Review: `Theophilus North’

Opened July 21, 2007 at the Lucie Stern Theatre, Palo Alto

TheatreWorks’ `Theophilus North is Wilder and wonderful
three stars Northern delights

In turning Thornton Wilder’s final novel, Theophilus North, into a play, adaptor Matthew Burnett took a cue from Wilder’s best-known work, the play Our Town.

Because Wilder is constantly searching for the universal in the specific, simply having characters speak dialogue to one another hardly seems sufficient. In Our Town, we get the Stage Manger filling us in on the geography of the town and even the archaeology as he helps us find the town’s place in the universe.

In Theophilus North, which had its West Coast premiere Saturday under the auspices of TheatreWorks at the Lucie Stern Theatre in Palo Alto, the setting is Newport, R.I., circa 1926, when the ’20s were really roaring in spite of Prohibition.

Burnett makes the town come alive — literally. We hear from trees, statues, stately homes, jalopies, road signs, ferry boats and even a lonely lighthouse. The effect, with its elements of silliness and scope, works beautifully to imbue the story with theatrical language while it enriches our experience of the setting.

TheatreWorks’ casting director Leslie Martinson steps into the director’s chair for this production and gives us an evening full of charm supplied by an inventive production and an agile, energetic cast.

When they’re not playing inanimate objects, the seven cast members play the denizens of Newport _ the wealthy ones who are served and the less wealthy who do the serving. Our hero is 30-year-old Theophilus North, played with irresistible appeal by Mark Anderson Phillips, who fancies himself an adventurer who needs to see the world.

Tired of “auxiliary verbs like `should’ and `ought,’ ” Theophilus quits his job at a private boys’ school and heads off to discover a more exciting fate. He only makes it 180 miles from his New Jersey home when his car breaks down in Newport, and there he stays for a spring and a summer doing odd jobs like teaching tennis (badly) at a country club and reading to the rich and infirm.

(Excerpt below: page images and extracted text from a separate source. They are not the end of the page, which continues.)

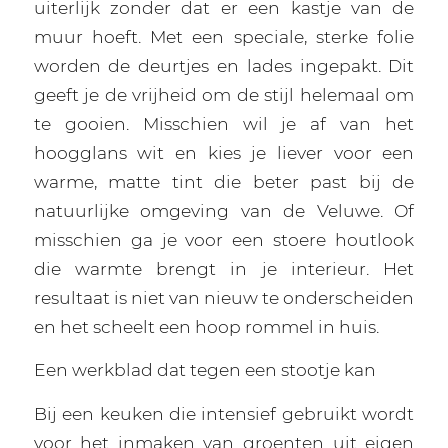
uiterlijk zonder dat er een kastje van de
muur hoeft. Met een speciale, sterke folie
worden de deurtjes en lades ingepakt. Dit
geeft je de vrijheid om de stijl helemaal om
te gooien. Misschien wil je af van het
hoogglans wit en kies je liever voor een
warme, matte tint die beter past bij de
natuurlijke omgeving van de Veluwe. Of
misschien ga je voor een stoere houtlook
die warmte brengt in je interieur. Het
resultaat is niet van nieuw te onderscheiden
en het scheelt een hoop rommel in huis.
Een werkblad dat tegen een stootje kan
Bij een keuken die intensief gebruikt wordt
voor het inmaken van groenten uit eigen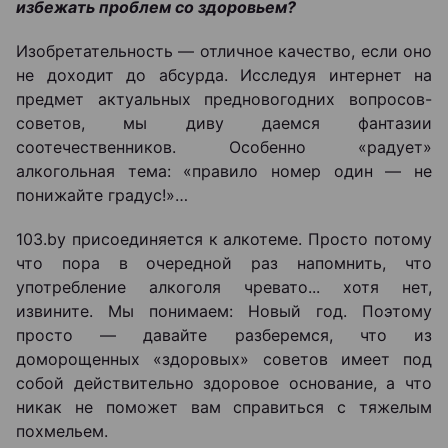
избежать проблем со здоровьем?
Изобретательность — отличное качество, если оно
не доходит до абсурда. Исследуя интернет на
предмет актуальных предновогодних вопросов-
советов, мы диву даемся фантазии
соотечественников. Особенно «радует»
алкогольная тема: «правило номер один — не
понижайте градус!»…
103.by присоединяется к алкотеме. Просто потому
что пора в очередной раз напомнить, что
употребление алкоголя чревато... хотя нет,
извините. Мы понимаем: Новый год. Поэтому
просто — давайте разберемся, что из
доморощенных «здоровых» советов имеет под
собой действительно здоровое основание, а что
никак не поможет вам справиться с тяжелым
похмельем.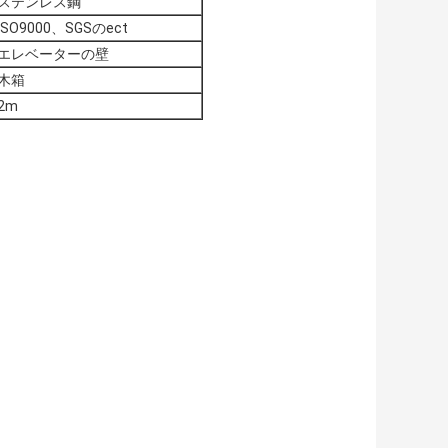
ステンレス鋼
ISO9000、SGSのect
エレベーターの壁
木箱
2m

Theophilus tells us that since childhood, he has harbored nine ambitions: to be an anthropologist, archaeologist, detective, actor, magician, lover, saint, rascal and free man. During his summer in Newport, he has the opportunity to be a little of each and become a better man for it.

Unlike the Theophilus of Wilder’s novel (a sort of stand-in for the author himself), Phillips’ Theophilus is obnoxious in a likable way.

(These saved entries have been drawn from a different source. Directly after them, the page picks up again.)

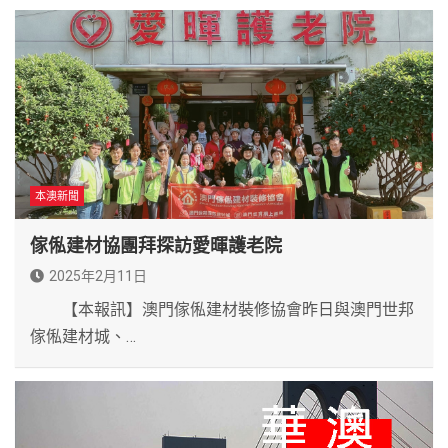
本澳新聞
傢俬建材協團拜探訪愛暉護老院
2025年2月11日
【本報訊】澳門傢俬建材裝修協會昨日與澳門世邦
傢俬建材城、…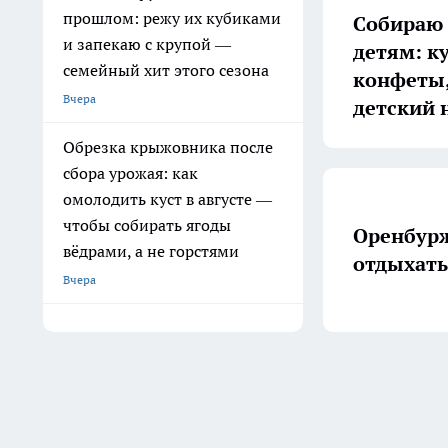
прошлом: режу их кубиками
Собираю 
и запекаю с крупой —
детям: к
семейный хит этого сезона
конфеты,
Вчера
детский 
Обрезка крыжовника после
сбора урожая: как
омолодить куст в августе —
чтобы собирать ягоды
Оренбурж
вёдрами, а не горстями
отдыхать 
Вчера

His great intelligence, ambition and ego are tempered by humor. For instance, he tells a young French student (a hilarious Craig Marker) that gigolo is “French for dancing partner with ambition.”

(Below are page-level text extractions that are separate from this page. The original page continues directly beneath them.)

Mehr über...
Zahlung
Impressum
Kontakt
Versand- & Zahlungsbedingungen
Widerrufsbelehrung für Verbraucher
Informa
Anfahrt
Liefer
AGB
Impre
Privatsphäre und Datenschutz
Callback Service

Theophilus means well, and he is both creative and manipulative as he strives to help those who seek his assistance. “Imaginative kindness can give a man a shock,” he says.
Among other accomplishments, he emboldens a frail old man (Jackson Davis) to reconnect with his passions, convinces a debutante (Kristin Stokes) not to elope with a gym teacher (Patrick Sieler) and helps a pregnant woman (Zehra Berkman) on bed rest save her marriage.

Of course Burnett had to streamline the novel in its transition to a 2 [1/2]-hour play, but while the character of Theophilus has been improved, some wonderful characters are completely left out. And some that remain, like the delicious former servant and now boarding house maven Mrs. Cranston (Julia Brothers), gets precious little stage time.

The dramatic arc of the play — the novel is much more episodic in nature — now involves Theophilus’ quest to become something more than a catalyst, the element that never changes while inspiring change in those around him.

The rallying cry here is Tennyson’s “I am part of all I have seen,” and it becomes Theophilus’ mission to eschew adventure for its own sake and attempt something more difficult: to belong to the world wherever he happens to be.

Part of that “belonging,” ironically, will come from observation as Theophilus, like Wilder, finds his true calling as a writer. As he says: “Memory and imagination can do marvelous things.”
The emotional pay-off in this lovely production — simple, graceful set by Annie Smart, lighting by Michael Palumbo and unflashy but handsome ’20s costumes by Taisia Nikonischenko — doesn’t have the passion it might. And the darkness and stark realism of Our Town is almost entirely absent, but Theophilus North radiates with the warmth and intelligence of a summer day spent in the best possible company.